Der Dispo war max. ausgereizt, es kann also nicht abgebucht werden. Das war auch der Grund wegen Zahlung per Guthaben. Im Kontoauszug habe ich dann gesehen, dass Amazon abgebucht hat - über den Dispo hinaus. So sah es zumindest aus. Normalerweise steht eine Buchung mit +/-, wenn sie zurückgeht. War in diesem Fall nicht. Ein paar Tage später kam von der Bank ein Brief, dass die Abbuchung nicht erfolgreich war. Am selben Tag habe ich erneut Amazon Payment angerufen und mich beschwert (Kontoauszug gesehen), Brief von Bank kam erst Mittags). "Das tut mir leid. Ich werde eine Rückbuchung veranlassen".  Evtl. wäre es sinnvoll gewesen, nochmal anzurufen um zu sagen, dass Brief von Bank kam. Evtl... aber inzwischen glaube ich, dass hätte keiner wirklich verstanden. Aber dazu komme ich jetzt.

Und jetzt geht die Odyssey los.

- am 26.05. hat Amazon Pay dann *zwei Mal* das Geld zurückerstattet (mit zwei verschiedenen Referenznummern, siehe Bild, Konto1.jpg)
am 26.05. kam Brief von Bank, weil geplatzte Lastschrift (siehe Bild, Konto2.jpg)
- am 01.06. wurde das Geld dann selbstredend zurücküberwiesen (siehe Bild, Konto3.jpg, gehört uns ja nicht, da ist wohl was schief gelaufen, das Konto wurde ja schließlich mangels Deckung nie belastet und es wurde storniert.
- am 02.06. kam eine Zahlungserinnerung von Amazon Payments, weil die ja nicht vom Konto abbuchen konnten (hatte auch eine E-Mail von denen bekommen) Zur Erinnerung: Es wurde storniert. (siehe Bild, Konto4.jpg)

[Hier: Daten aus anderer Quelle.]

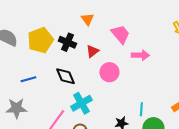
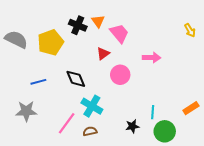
pink trapezoid: (120, 34) -> (119, 33), moved
black cross: (67, 42) -> (78, 25), moved
cyan cross: (81, 103) -> (92, 106), turned -30

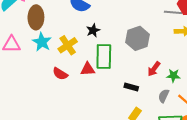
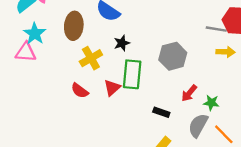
brown ellipse: (36, 17) -> (74, 26), moved
cyan star: (42, 42) -> (35, 34), moved
red triangle: (88, 69) -> (112, 88), turned -42
gray semicircle: (164, 96) -> (198, 125), size x1.5

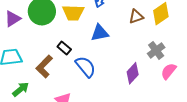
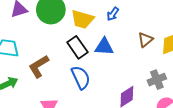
brown triangle: (136, 17) -> (145, 40), turned -35
black rectangle: (64, 48) -> (77, 47), moved, size x1.5

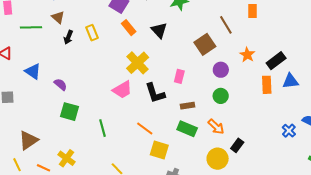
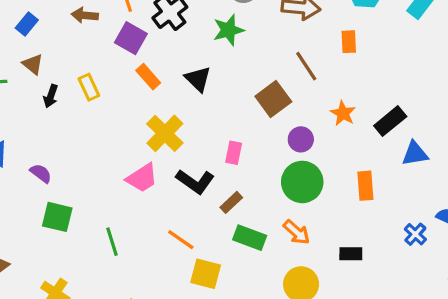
orange rectangle: (267, 85) -> (365, 186), moved
black L-shape: (155, 93) -> (195, 182), turned -35
green circle: (221, 96) -> (302, 182), size x1.6
brown rectangle: (188, 106) -> (231, 202), moved, turned -32
black rectangle: (237, 145) -> (351, 254), moved, turned 56

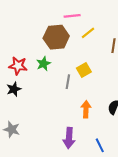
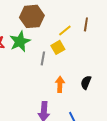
yellow line: (88, 33) -> (65, 30), moved
green star: (44, 64) -> (20, 41), size x1.5

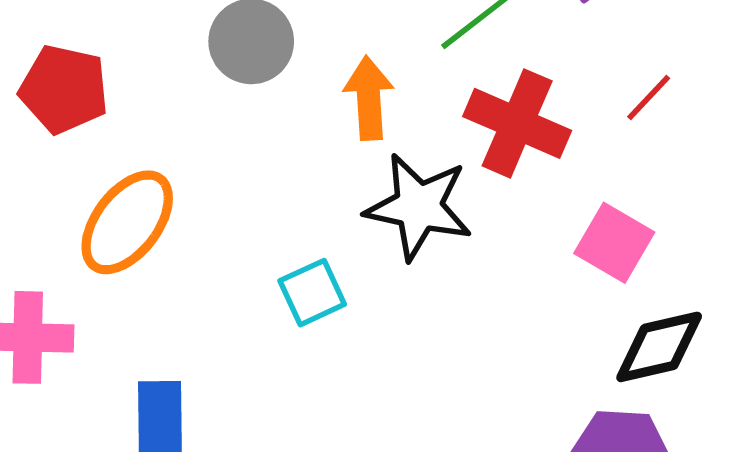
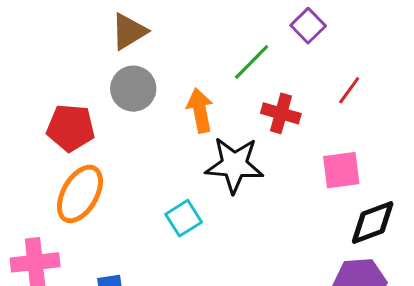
red pentagon: (64, 89) -> (71, 128), moved
red cross: (517, 123) -> (281, 113), size x0.7
pink square: (614, 243) -> (341, 170), turned -30

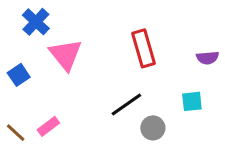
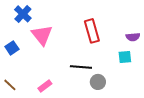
cyan square: (192, 101) -> (125, 57), moved
black line: (126, 105) -> (81, 67), turned 40
pink rectangle: (48, 126) -> (45, 86), moved

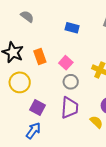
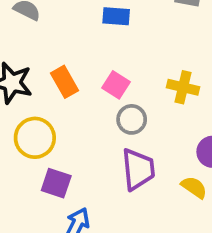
purple square: (38, 108) -> (56, 183), moved

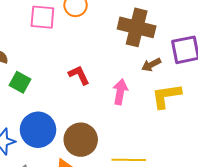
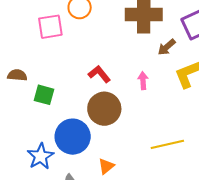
pink arrow: (120, 92) -> (143, 81), size x0.7
brown circle: (81, 140) -> (104, 109), moved

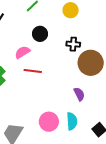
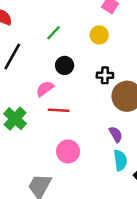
cyan semicircle: (72, 121) -> (120, 160), moved
pink circle: (49, 122) -> (68, 151), moved

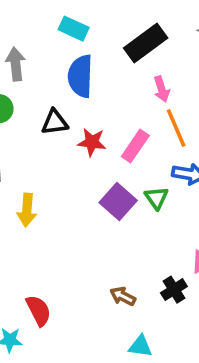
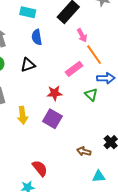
blue semicircle: (80, 76) -> (37, 37), size x0.7
red star: (92, 142) -> (55, 93), moved
pink rectangle: (135, 146) -> (74, 69), turned 30
purple square: (118, 202) -> (52, 119), moved

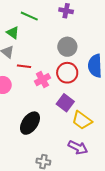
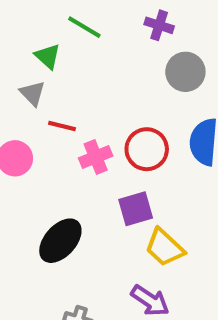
gray circle: (67, 47) -> (185, 72), moved
purple square: (65, 103) -> (136, 209), turned 30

Am 02.06. habe ich bei Amazon angerufen, weil Amazon fälschlicherweise 2x überwiesen hat, sie hätten eigentlich gar nicht überweisen müssen (mit etwas Hirn wäre das einem aufgefallen, wenn der Kunde sogar anruft und darauf hinweist...) Nach dem Telefonat meinte ich noch Scherzhaft zum Kontobesitzer: "Amazon Payments wird 1x zurücküberweisen. Spaß, passt alles, Konto wieder auf Null. Thema durch."

- am 03.06. wurde dann tatsächlich 283,90 erstattet (siehe Bild, Konto5.jpg), der Spaß wurde Realität, wieder mit einer anderen Referenznummer (am 01.06. wurde 2x 283,90 von uns zurücküberwiesen, war ein Fehler meinerseits, hätte 1x 28*3*,90 & 1x 28*0*,90 sein müssen)

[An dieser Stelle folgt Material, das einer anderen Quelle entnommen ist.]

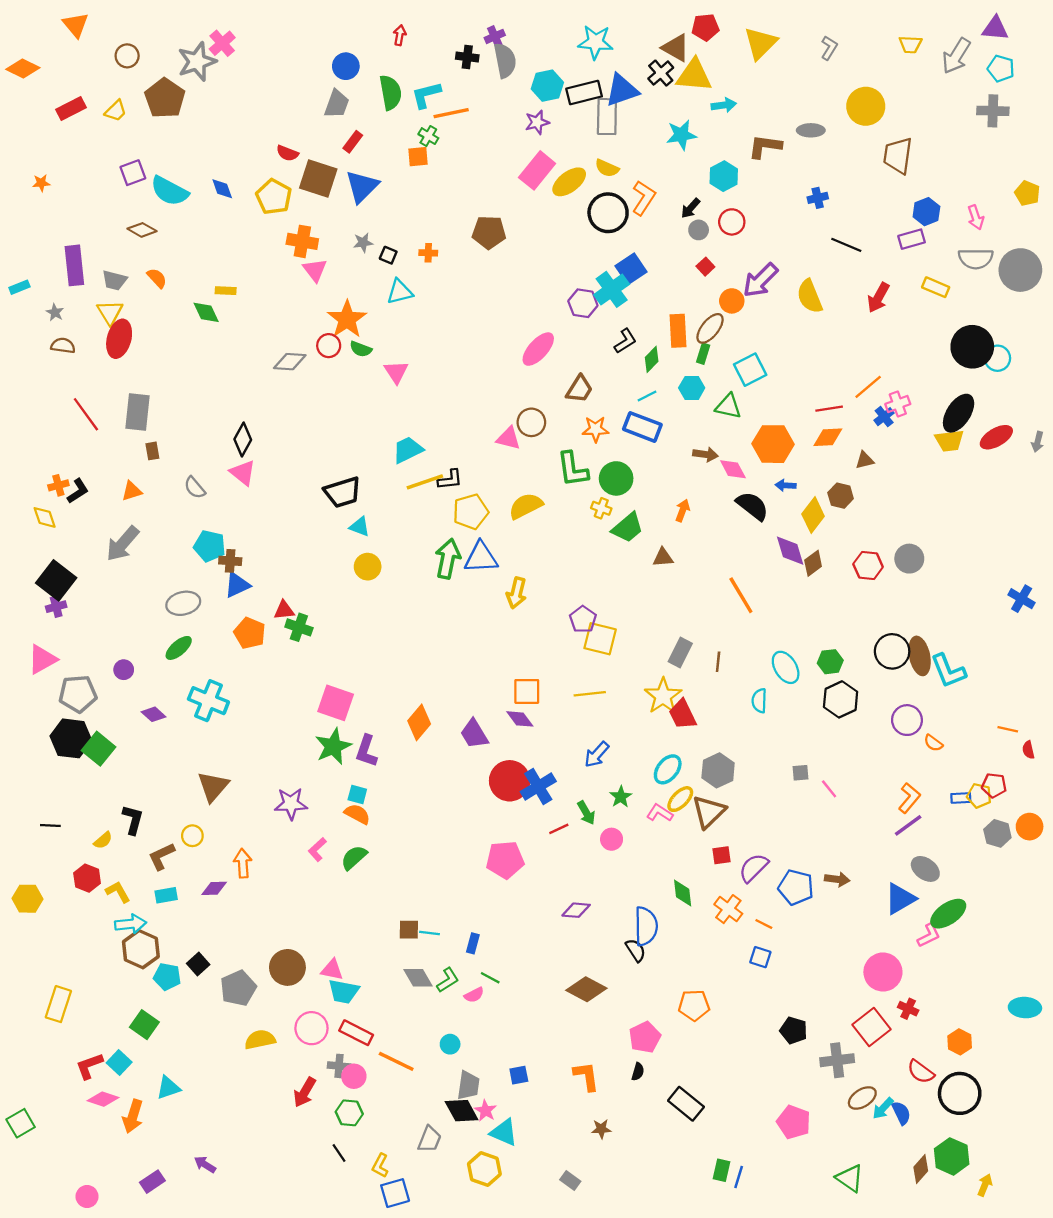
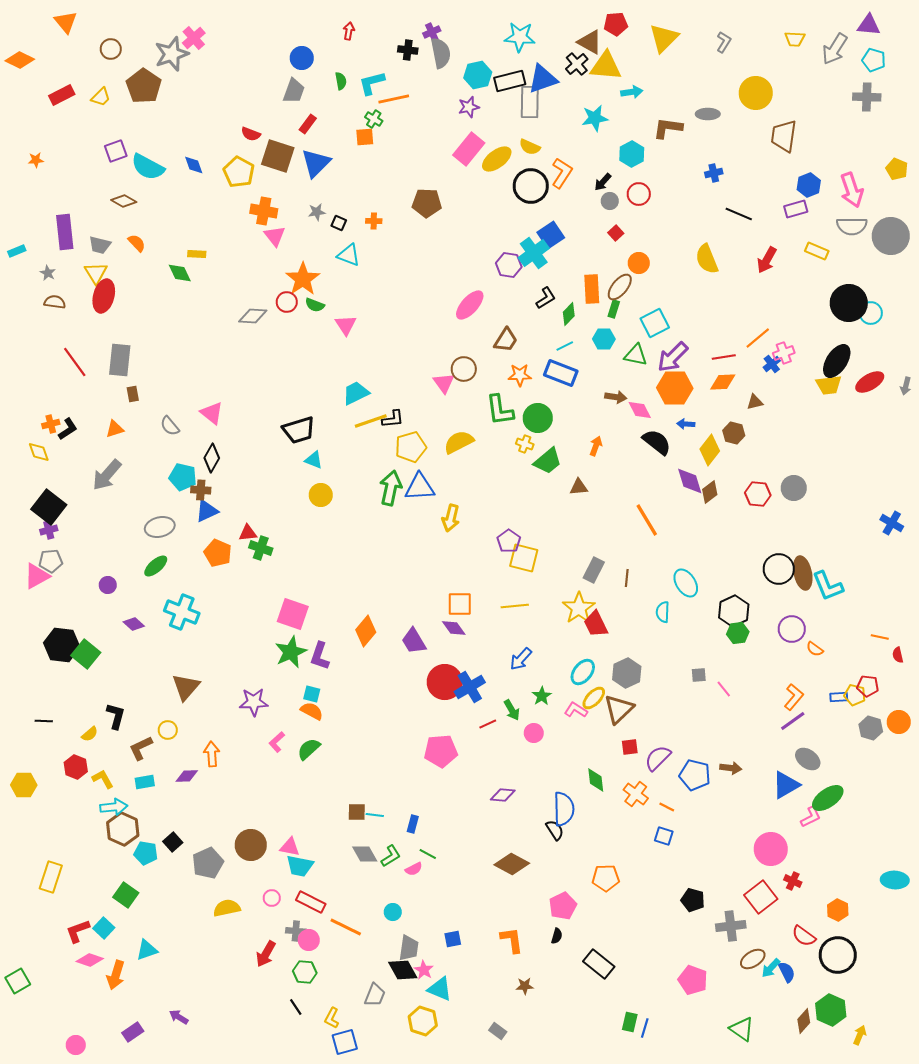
green semicircle: (391, 93) -> (341, 81), size x0.6
pink arrow: (976, 217) -> (852, 190), size x1.6
purple arrow: (760, 280) -> (673, 357), moved
cyan triangle: (400, 292) -> (349, 255), turned 35
pink triangle: (508, 438) -> (444, 383), turned 40
black diamond: (243, 440) -> (212, 458), moved
green hexagon: (830, 662) -> (738, 633), moved
gray pentagon: (78, 694) -> (51, 561), moved, size x0.7
pink circle: (311, 1028) -> (272, 898), size x0.6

Hätte also gereicht, wenn Amazon 3€ zurücküberweist, aber die wären mir dann egal gewesen. Gut, warum einfach, wenn es umständlich geht. Nun muss schon wieder zur Bank gefahren werden. (aus div. Gründen kein Onlinebanking)

Das hat mich dann wirklich sprachlos gemacht und das ist bei mir  eigentlich nicht wirklich leicht, ich hab eigentlich immer was zu  sagen... (und wenns nur nörgelei ist)

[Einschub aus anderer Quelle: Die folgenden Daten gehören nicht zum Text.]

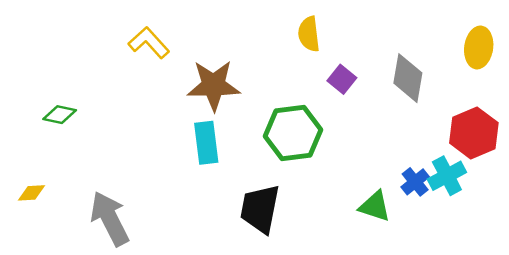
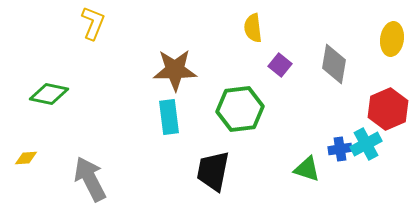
yellow L-shape: (149, 43) -> (93, 23), moved, turned 64
green diamond: (60, 115) -> (49, 94), size x1.4
blue cross: (415, 182) -> (340, 149), turned 30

Also heute, 08.06. wieder bei Amazon Payments angerufen, wieder die Story erzählt.

"Ich bin dafür nicht zuständig, ich kann nur Zahlungeingänge sehen. Rufen Sie bitte unter 0800 7247018 an, die können Ihnen weiterhelfen".

Wenn man die Nummer anruft, kommt die Ansage, ob man will, ob das Gespräch aufgezeichnet wird, oder nicht. Wenn man es nicht will, soll man die 2 drücken. Ich mag solche Aufzeichnungen nicht.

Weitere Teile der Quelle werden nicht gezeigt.